A 20 per cent divestment in MGM China could provide crucial funds for MGM Resorts International to become “the biggest winner of the Japanese gaming opportunity,” says Snow Lake Capital.

The investment management firm, which owns a 7.5 per cent stake in MGM, is urging a sale of the aforementioned percentage as it says that it would be in the “best interest to introduce a leading Chinese consumer internet or travel and leisure company” as a strategic shareholder.

The long-term market potential for the gaming industry in Japan is likely very significant, says Snow Lake, adding that, from the examples of the Venetian in Macau and Marina Bay Sands in Singapore, “the first integrated resort to open in a large, untapped market enjoys significant first-mover advantages in terms of occupying consumer mind share and establishing brand power”.

MGM has long since been an admirer of gaming developments within the country; forming a consortium with Orix Corporation in March 2019 to bid for the Osaka project. Subsequently becoming the only accepted bidder in February 2020.

Estimations suggest that the IR’s total projected cost will be around US$12bn, which will be equally financed by equity and debt. Orix and MGM will each take 40 per cent equity stake, while a consortium of local companies will take up the remaining 20 per cent. 

Furthermore, it is also said that three large Japanese banks have also agreed to the project financing, with MGM’s 40 per cent per cent participation noted as a key precondition.

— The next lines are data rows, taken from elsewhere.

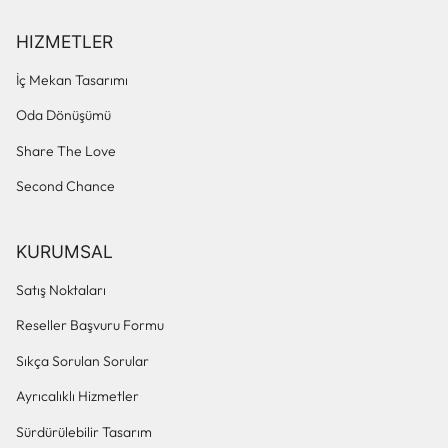
HIZMETLER
İç Mekan Tasarımı
Oda Dönüşümü
Share The Love
Second Chance
KURUMSAL
Satış Noktaları
Reseller Başvuru Formu
Sıkça Sorulan Sorular
Ayrıcalıklı Hizmetler
Sürdürülebilir Tasarım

The project’s total gross floor area will be 1.3 million square meters, with four hotel towers totaling 3600 rooms, and a three per cent area for gaming. With a 5-year construction period, its opening date should be around 2027 to 2028.

According to the projections listed above, the company would need to invest $2.4bn, with Snow Lake suggesting that a 20 per cent MGM China would generate $1.3bn at its current stock price. 

Snow Lake asserts that “the Japanese government has always favoured the top US operators,” placing MGM in prime position following the withdrawals of Las Vegas Sands and Wynn Resorts.

The investment firm also suggests that MGM’s commitment to the project is the crucial facet which could determine the development’s overall success, as well as saying that the group’s inclusion could possibly be key “to the success of the development of the whole Japanese gaming industry”.

In a lengthy communication urging MGM to consider the sale of stake in its majority owned subsidiary, Snow Lake concluded: “MGM Resorts’ negotiation power will likely also be significantly enhanced, if it were to stay committed to Japan despite the negative impact on its domestic operations due to the virus. 

“It will likely gain a tremendous amount of goodwill both from central/local governments, as well as its Japanese partners. It’s possible that it can even gain an upper hand in the overall industry policy formulation.”